AGI - L'intimità è stata un'altra delle tante vittime della guerra in Ucraina. Scrive il Washington Post che le interviste con più di una dozzina di soldati, psicologi, proprietari di sexy shop mostrano che la realtà del Paese martoriato dal conflitto è molto più oscura dei romanzi di guerra di Hollywood.

“Quando sei lì, vieni costantemente bombardato: c'è adrenalina e stress costanti, amici feriti. Vedi la morte, ogni tipo di morte", ha detto Kyrylo Dorolenko, 36 anni, giovane tenente dell'esercito ucraino. Perciò, ha spiegato, lui e i suoi uomini a volte fissano degli “appuntamenti” con donne quando hanno un momento di pausa dai doveri della prima linea. Ma, ha aggiunto, "non c'è mai abbastanza tempo per cambiare la tua realtà in modo gentile, emotivo e affettuoso". Appuntamenti attraverso Tinder, prevalentemente.

Per esempio Vald, che vuole restare anonimo, racconta che non ha avuto alcun problema a trovare circa 200 corrispondenze sentimentali su Tinder mentre si trovava a Kharkiv, prima della sosta della sua unità militare nella città dell'Ucraina orientale, mentre scorreva sull'app l'elenco di possibilità di appuntamenti quand'era in prima linea.
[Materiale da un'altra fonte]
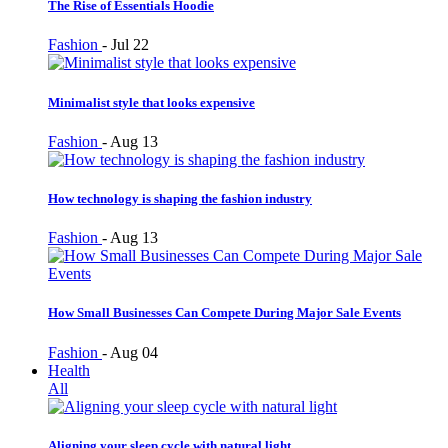
The Rise of Essentials Hoodie
Fashion
-
Jul 22
Minimalist style that looks expensive
Fashion
-
Aug 13
How technology is shaping the fashion industry
Fashion
-
Aug 13
How Small Businesses Can Compete During Major Sale Events
Fashion
-
Aug 04
Health
All
Aligning your sleep cycle with natural light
E dopo nove mesi nell'esercito, era comunque piuttosto eccitato dalla prospettiva di un incontro fugace.

Eppure, quando ha avuto i suoi appuntamenti in un caffè a Kharkiv, Vlad ha scoperto che il suo usuale appeal lo aveva abbandonato, scoprendosi incapace persino di conversare, che “è poi spesso il prerequisito per l'intimità”. Del resto, “l'invasione russa dell'Ucraina ha sconvolto quasi ogni aspetto della vita quotidiana, creando, per usare un eufemismo, problemi più urgenti della vita sentimentale di Vlad”, chiosa il Post.
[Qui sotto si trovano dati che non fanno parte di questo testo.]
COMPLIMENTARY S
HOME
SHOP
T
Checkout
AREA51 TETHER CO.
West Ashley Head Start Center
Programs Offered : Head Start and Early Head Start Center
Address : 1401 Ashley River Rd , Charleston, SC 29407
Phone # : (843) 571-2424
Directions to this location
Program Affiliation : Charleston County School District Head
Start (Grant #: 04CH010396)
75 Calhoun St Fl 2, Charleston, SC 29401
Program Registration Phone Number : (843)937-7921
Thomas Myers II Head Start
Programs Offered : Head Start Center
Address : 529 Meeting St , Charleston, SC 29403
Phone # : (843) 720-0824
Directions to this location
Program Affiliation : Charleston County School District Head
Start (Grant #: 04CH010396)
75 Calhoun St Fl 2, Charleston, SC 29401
Forse all'inizio della guerra c'era una sorta di brivido per l'audace resistenza ucraina, ha commentato Alexander Kolomiychuk, terapista sessuale di Kiev. Ma tutto questo si è rapidamente dissolto e ciò che ha preso il sopravvento, ha spiegato, è stato il peso psicologico degli innumerevoli traumi della guerra. "Un vero trauma, che con il romanticismo non va a braccetto", ha analizzato Kolomiychuk, perché “quando le persone lottano per sopravvivere, non pensano all'intimità, al sesso. Si tratta di piacere, tempo libero e in guerra, non c'è tempo per il piacere, non per il tempo libero”. Insomma, i soldati sono spesso costretti ad annacquare i loro sentimenti, ha spiegato Casey Taft, professore alla scuola di medicina della Boston University, che lavora con i veterani e i loro partner. La guerra costringe a tener lontane paure, ansie, depressione. E quando tornano a casa, potrebbero avere difficoltà a esprimersi con le proprie mogli e fidanzate.

Tra tutte vale questa testimonianza di Yaroslav Sachko, 43 anni: spesso la guerra allarga la distanza tra i partner e dice di non aver più visto sua moglie e i suoi figli da quando si sono trasferiti in Germania all'inizio del 2022. Ora però è preoccupato di come reagirà quando si ritroveranno, sia per quel che riguarda "gli aspetti fisici che quelli non fisici, sentimentali". “È come se non l'avessi mai incontrata. È come se non l'avessi mai vista. È quasi come incontrare uno sconosciuto", ha aggiunto Sachko. "Dovremo imparare di nuovo l'un l'altro".

Nel frattempo, racconta il Post, in un sexy shop nella città orientale di Dnipro il negozio ha visto un aumento d'interesse per i gadget per coppie con relazioni a distanza. E a causa delle frequenti interruzioni di corrente in città, sono aumentate le vendite di prodotti come giocattoli con luci a led e preservativi che s'illuminano al buio.